** To do **
Extract the run of lines that starts at the top of the records below and ends at the line with "vormen van fysiotherapieën om", keeping both ends and excluding pictures.

[Extracted page text data]

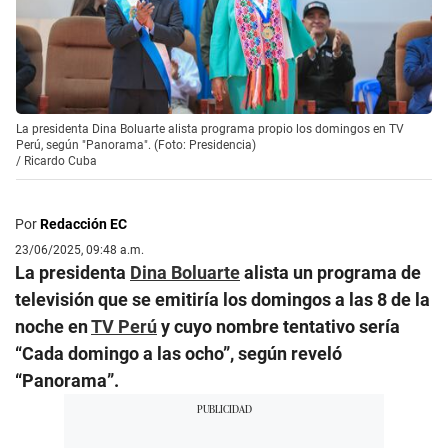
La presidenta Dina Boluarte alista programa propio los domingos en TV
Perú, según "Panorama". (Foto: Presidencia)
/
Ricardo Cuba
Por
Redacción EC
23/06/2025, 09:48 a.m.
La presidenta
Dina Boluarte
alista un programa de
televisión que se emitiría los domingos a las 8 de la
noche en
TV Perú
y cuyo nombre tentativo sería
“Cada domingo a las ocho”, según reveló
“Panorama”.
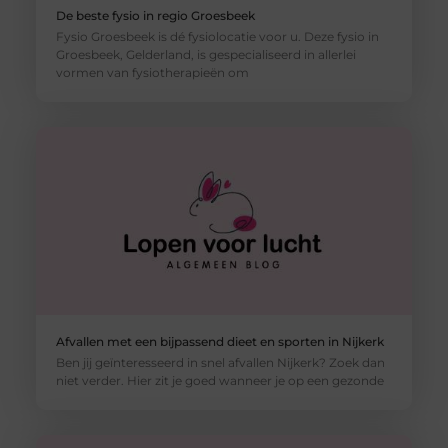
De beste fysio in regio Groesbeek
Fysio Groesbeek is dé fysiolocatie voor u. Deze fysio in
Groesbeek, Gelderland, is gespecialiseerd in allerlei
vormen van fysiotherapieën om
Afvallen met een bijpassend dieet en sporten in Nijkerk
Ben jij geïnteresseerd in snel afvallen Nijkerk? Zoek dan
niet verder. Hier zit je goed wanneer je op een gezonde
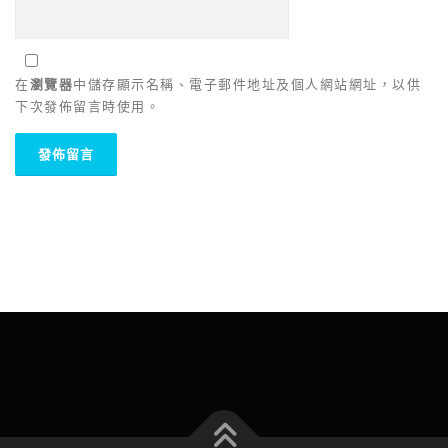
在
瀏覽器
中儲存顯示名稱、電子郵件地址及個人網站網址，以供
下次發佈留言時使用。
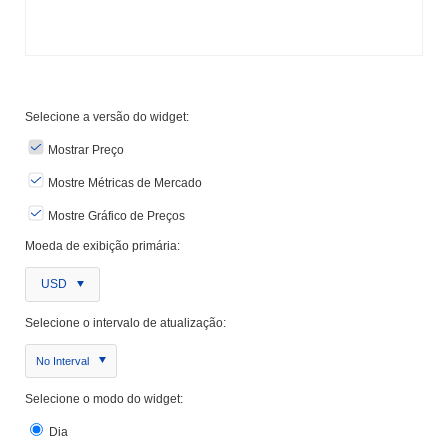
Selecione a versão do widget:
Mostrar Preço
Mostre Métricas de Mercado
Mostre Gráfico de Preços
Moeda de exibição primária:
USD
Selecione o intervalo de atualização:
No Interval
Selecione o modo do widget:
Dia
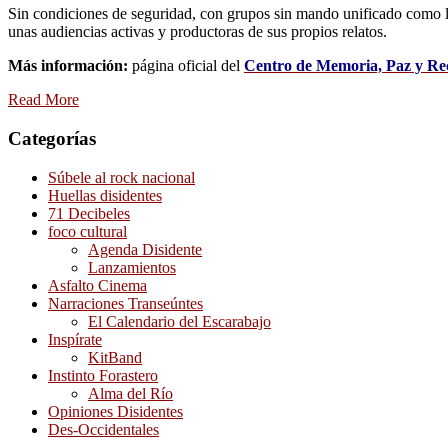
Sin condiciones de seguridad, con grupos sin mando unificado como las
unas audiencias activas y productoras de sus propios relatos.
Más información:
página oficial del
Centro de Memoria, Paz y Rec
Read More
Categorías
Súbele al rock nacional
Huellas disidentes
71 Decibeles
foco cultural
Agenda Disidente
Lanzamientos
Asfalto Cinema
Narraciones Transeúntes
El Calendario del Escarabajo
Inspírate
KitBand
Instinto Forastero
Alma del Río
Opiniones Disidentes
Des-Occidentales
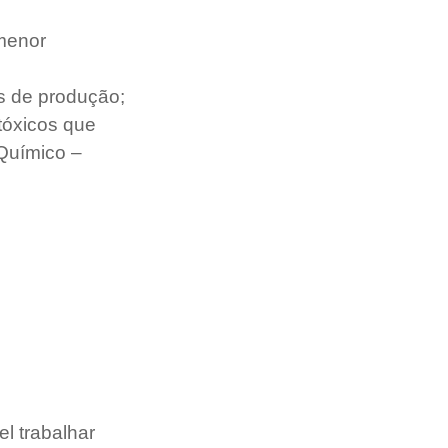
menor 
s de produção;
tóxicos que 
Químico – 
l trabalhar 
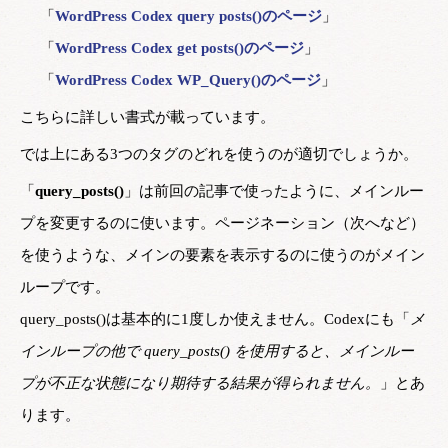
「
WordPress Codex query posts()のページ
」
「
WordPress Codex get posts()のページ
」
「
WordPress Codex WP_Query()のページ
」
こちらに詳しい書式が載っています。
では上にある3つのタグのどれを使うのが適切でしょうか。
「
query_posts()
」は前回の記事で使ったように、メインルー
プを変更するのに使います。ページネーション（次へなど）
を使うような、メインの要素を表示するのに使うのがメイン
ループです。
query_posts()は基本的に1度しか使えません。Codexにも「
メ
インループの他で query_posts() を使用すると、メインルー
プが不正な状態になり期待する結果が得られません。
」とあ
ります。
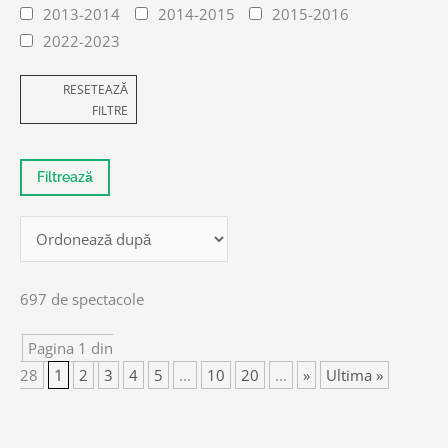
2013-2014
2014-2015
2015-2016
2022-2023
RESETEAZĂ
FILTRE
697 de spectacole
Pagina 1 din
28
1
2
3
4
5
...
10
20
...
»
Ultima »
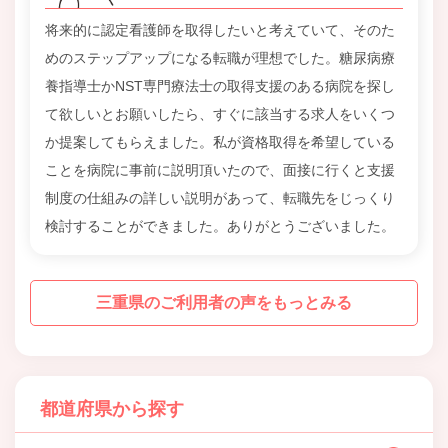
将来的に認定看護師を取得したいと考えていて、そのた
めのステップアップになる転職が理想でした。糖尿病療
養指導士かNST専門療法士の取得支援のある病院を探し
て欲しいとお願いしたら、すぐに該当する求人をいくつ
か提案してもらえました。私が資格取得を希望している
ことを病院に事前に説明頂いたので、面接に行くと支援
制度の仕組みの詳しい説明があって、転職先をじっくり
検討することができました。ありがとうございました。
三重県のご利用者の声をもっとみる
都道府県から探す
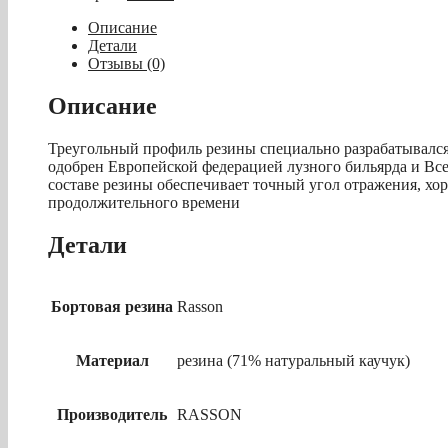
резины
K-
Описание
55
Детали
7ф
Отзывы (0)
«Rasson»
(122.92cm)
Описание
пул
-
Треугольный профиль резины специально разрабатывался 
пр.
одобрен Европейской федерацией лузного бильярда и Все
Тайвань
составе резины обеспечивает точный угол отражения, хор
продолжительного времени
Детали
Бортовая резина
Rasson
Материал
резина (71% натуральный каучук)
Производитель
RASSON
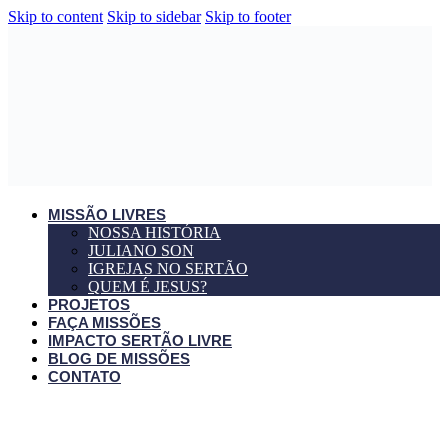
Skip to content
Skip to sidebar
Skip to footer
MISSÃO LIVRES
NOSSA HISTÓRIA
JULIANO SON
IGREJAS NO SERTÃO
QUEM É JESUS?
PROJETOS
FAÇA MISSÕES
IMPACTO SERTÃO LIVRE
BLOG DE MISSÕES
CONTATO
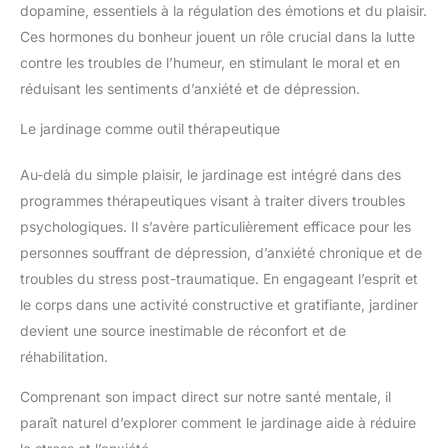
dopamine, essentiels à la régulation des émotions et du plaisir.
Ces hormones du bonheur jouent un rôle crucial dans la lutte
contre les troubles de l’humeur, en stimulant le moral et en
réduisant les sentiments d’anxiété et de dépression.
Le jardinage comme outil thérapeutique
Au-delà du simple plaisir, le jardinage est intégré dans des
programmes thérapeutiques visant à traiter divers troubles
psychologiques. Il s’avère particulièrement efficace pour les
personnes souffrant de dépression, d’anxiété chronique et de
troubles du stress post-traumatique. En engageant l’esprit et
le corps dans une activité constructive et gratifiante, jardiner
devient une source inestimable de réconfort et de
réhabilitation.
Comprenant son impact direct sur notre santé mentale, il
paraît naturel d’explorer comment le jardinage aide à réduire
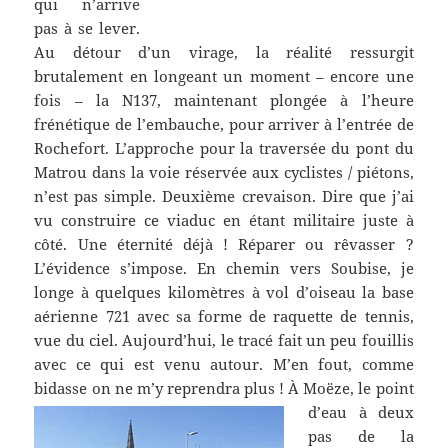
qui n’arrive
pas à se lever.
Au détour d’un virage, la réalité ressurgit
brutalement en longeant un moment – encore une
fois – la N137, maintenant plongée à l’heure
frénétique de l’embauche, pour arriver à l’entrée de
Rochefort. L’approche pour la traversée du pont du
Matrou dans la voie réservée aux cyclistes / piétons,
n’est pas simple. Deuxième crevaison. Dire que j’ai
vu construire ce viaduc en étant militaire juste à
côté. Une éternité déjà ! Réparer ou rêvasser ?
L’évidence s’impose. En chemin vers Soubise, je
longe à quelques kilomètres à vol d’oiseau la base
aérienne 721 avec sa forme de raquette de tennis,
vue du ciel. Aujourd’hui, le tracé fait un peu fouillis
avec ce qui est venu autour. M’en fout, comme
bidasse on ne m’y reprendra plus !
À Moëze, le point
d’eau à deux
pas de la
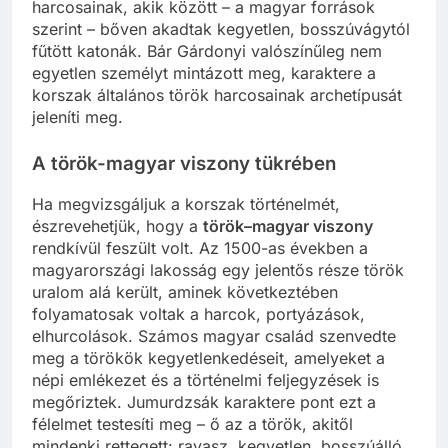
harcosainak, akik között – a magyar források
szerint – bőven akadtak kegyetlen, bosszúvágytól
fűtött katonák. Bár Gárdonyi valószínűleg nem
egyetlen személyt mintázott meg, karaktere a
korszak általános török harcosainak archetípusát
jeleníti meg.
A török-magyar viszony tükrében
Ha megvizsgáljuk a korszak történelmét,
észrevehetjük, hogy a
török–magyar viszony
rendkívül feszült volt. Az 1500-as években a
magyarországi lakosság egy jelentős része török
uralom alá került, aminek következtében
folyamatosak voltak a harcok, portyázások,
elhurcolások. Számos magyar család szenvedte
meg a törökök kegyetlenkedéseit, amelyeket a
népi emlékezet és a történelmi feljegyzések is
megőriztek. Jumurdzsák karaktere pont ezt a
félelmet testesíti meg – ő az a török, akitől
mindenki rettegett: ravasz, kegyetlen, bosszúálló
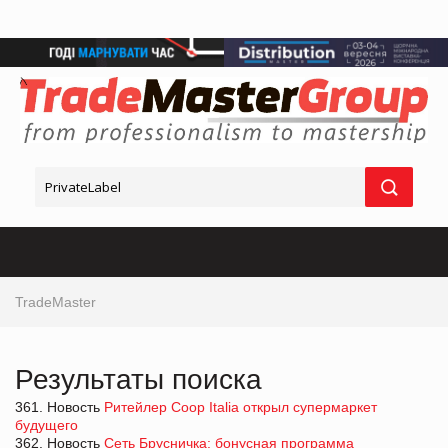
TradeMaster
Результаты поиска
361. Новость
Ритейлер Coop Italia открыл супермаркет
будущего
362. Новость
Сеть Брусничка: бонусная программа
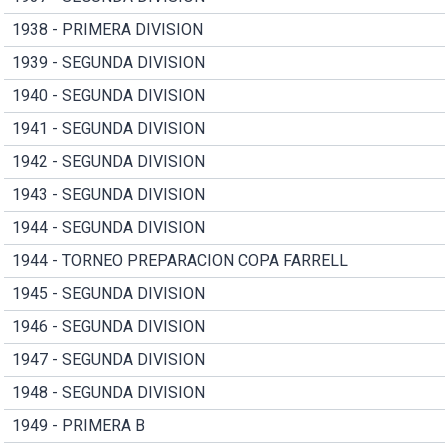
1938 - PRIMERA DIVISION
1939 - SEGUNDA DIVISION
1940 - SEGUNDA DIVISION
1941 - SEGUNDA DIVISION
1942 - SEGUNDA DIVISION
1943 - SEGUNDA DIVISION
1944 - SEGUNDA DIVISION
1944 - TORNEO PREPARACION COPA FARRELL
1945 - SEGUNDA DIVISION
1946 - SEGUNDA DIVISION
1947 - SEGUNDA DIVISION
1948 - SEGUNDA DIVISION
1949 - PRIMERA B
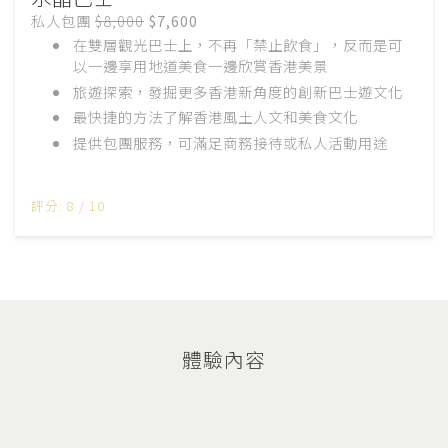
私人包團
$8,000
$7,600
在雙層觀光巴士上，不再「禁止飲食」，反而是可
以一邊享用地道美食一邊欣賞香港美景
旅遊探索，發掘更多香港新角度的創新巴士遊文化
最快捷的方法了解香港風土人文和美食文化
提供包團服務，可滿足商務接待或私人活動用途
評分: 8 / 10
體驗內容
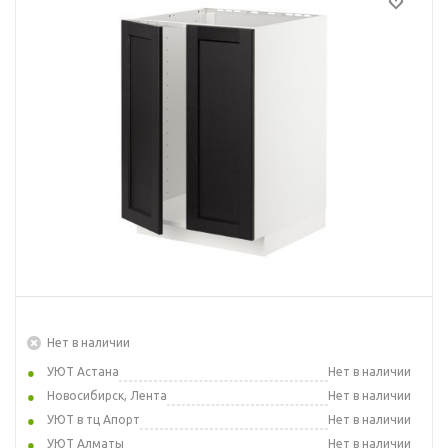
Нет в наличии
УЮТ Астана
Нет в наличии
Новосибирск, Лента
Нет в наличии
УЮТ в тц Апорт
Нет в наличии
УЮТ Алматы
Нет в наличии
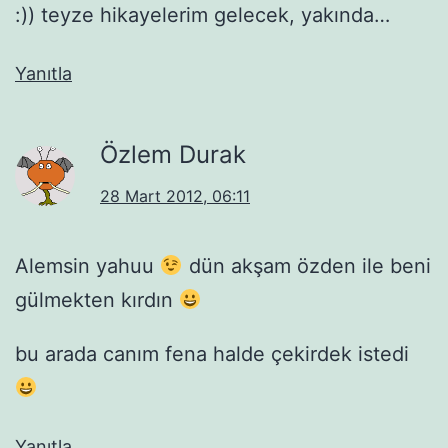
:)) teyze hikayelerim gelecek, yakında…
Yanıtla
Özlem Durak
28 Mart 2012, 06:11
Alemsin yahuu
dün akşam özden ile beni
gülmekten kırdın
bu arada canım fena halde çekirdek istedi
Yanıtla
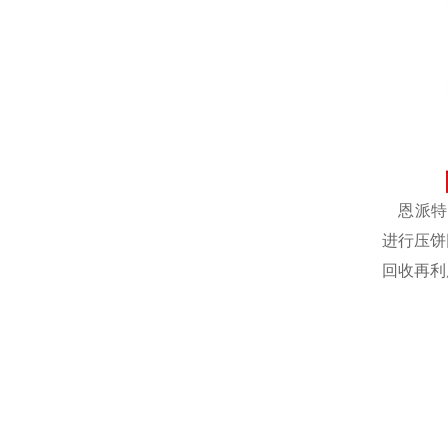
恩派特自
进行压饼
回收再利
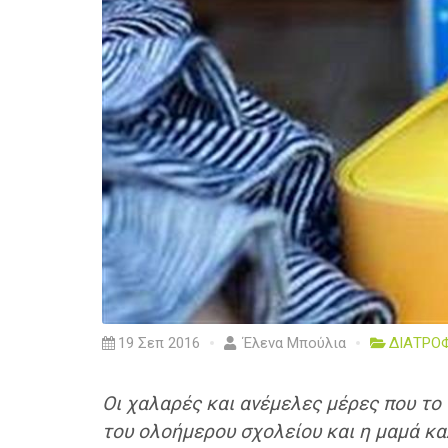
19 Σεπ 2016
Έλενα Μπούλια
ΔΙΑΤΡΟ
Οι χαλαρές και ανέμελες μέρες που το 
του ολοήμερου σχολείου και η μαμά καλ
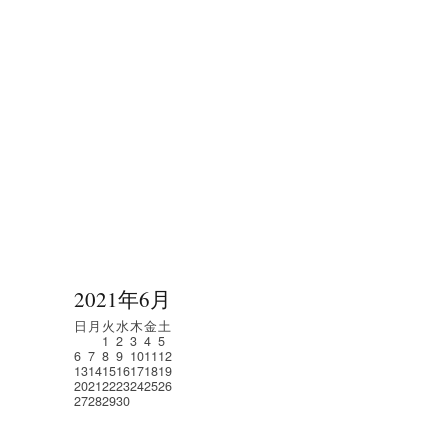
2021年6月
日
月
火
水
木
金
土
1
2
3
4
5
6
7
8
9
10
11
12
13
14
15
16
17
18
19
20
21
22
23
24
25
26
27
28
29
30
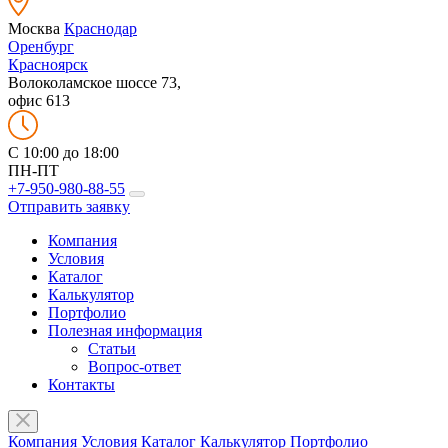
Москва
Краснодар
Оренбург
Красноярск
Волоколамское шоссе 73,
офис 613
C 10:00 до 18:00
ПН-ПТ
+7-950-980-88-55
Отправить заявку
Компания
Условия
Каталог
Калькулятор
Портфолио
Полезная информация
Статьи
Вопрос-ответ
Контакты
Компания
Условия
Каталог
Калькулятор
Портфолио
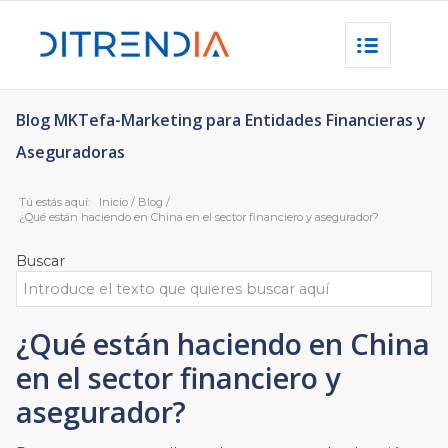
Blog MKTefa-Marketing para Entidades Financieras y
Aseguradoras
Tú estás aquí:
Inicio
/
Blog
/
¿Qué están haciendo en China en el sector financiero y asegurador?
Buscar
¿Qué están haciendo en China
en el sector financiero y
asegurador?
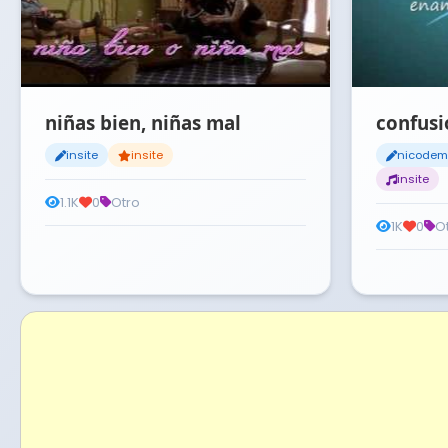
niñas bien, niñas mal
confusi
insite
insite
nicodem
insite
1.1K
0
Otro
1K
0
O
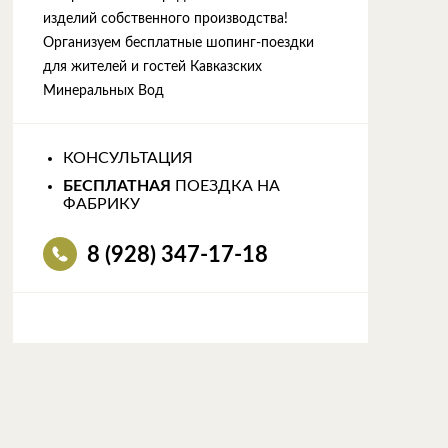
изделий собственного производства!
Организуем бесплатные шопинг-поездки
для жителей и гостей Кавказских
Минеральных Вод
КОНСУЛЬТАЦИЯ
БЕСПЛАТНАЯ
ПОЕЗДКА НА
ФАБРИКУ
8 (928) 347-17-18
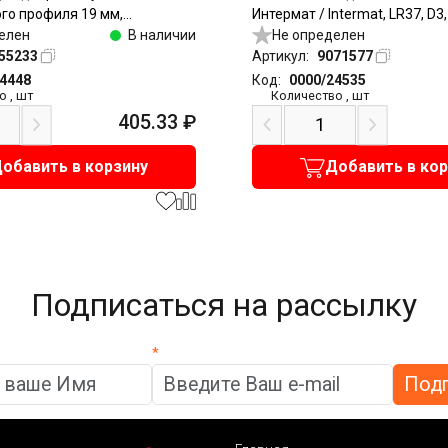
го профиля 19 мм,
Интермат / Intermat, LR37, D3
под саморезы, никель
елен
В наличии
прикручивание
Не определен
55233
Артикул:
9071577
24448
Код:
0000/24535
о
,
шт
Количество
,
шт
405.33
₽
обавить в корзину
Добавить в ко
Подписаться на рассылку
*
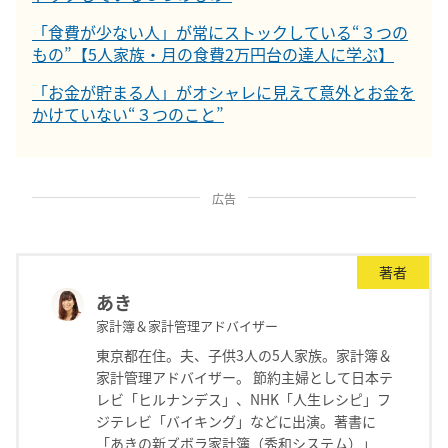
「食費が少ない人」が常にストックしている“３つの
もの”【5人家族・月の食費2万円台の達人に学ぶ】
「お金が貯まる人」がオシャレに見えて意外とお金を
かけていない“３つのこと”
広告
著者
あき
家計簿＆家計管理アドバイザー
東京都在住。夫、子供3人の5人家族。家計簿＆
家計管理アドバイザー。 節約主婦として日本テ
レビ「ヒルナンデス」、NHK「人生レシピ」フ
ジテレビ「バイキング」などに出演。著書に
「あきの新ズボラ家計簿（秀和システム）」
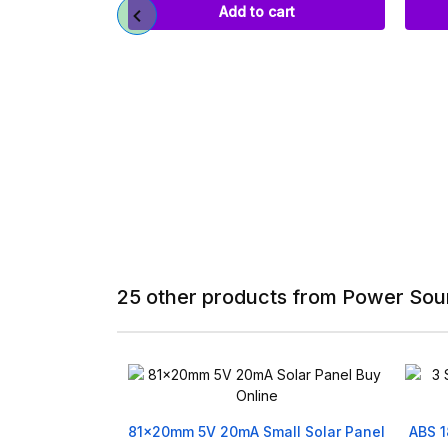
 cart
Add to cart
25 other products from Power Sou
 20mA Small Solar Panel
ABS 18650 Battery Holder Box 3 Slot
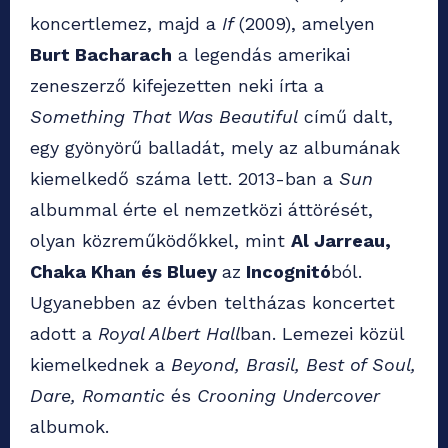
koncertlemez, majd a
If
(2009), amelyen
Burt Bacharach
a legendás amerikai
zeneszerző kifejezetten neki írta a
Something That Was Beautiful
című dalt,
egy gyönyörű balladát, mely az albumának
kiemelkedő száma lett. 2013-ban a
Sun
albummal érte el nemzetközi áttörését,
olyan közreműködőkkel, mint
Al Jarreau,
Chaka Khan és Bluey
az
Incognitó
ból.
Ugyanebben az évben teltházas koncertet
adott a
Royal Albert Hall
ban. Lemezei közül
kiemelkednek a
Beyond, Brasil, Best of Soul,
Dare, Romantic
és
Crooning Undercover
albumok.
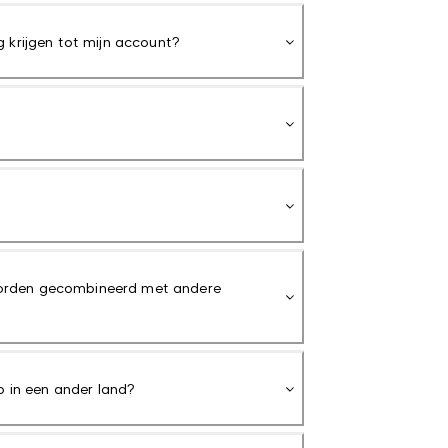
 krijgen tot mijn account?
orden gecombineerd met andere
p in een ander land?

** Response for this exercise **
La presidenta Dina Boluarte alista programa propio los domingos en TV
Perú, según "Panorama". (Foto: Presidencia)
/
Ricardo Cuba
Por
Redacción EC
23/06/2025, 09:48 a.m.
La presidenta
Dina Boluarte
alista un programa de
televisión que se emitiría los domingos a las 8 de la
noche en
TV Perú
y cuyo nombre tentativo sería
“Cada domingo a las ocho”, según reveló
“Panorama”.
De beste fysio in regio Groesbeek
Fysio Groesbeek is dé fysiolocatie voor u. Deze fysio in
Groesbeek, Gelderland, is gespecialiseerd in allerlei
vormen van fysiotherapieën om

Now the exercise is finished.